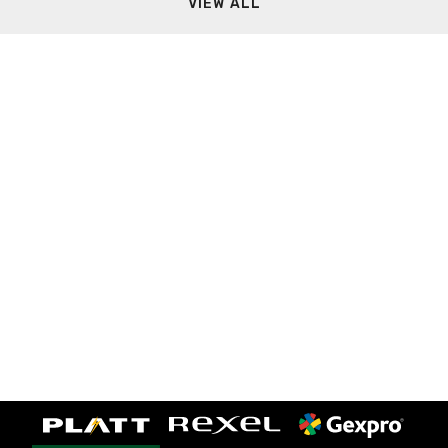
VIEW ALL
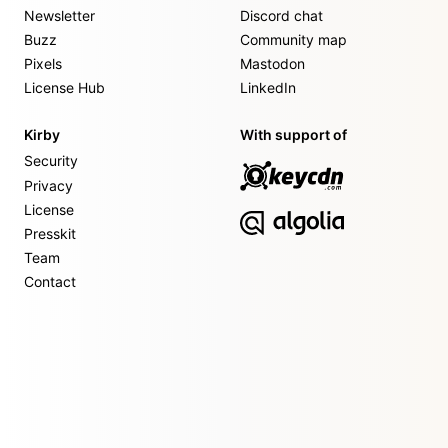
Newsletter
Discord chat
Buzz
Community map
Pixels
Mastodon
License Hub
LinkedIn
Kirby
With support of
Security
Privacy
License
Presskit
Team
Contact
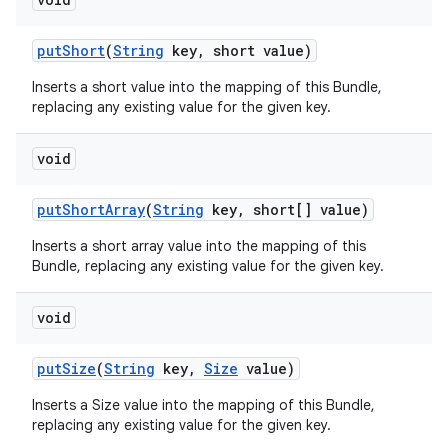
put
Short
(
String
key
,
short value)
Inserts a short value into the mapping of this Bundle,
replacing any existing value for the given key.
void
put
Short
Array
(
String
key
,
short[] value)
Inserts a short array value into the mapping of this
Bundle, replacing any existing value for the given key.
void
put
Size
(
String
key
,
Size
value)
Inserts a Size value into the mapping of this Bundle,
replacing any existing value for the given key.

________________________

**Exercise description:**
Show the lines from the data above that contain the string "mapping".

**Answer to this exercise:**
Inserts a short value into the mapping of this Bundle,
Inserts a short array value into the mapping of this
Inserts a Size value into the mapping of this Bundle,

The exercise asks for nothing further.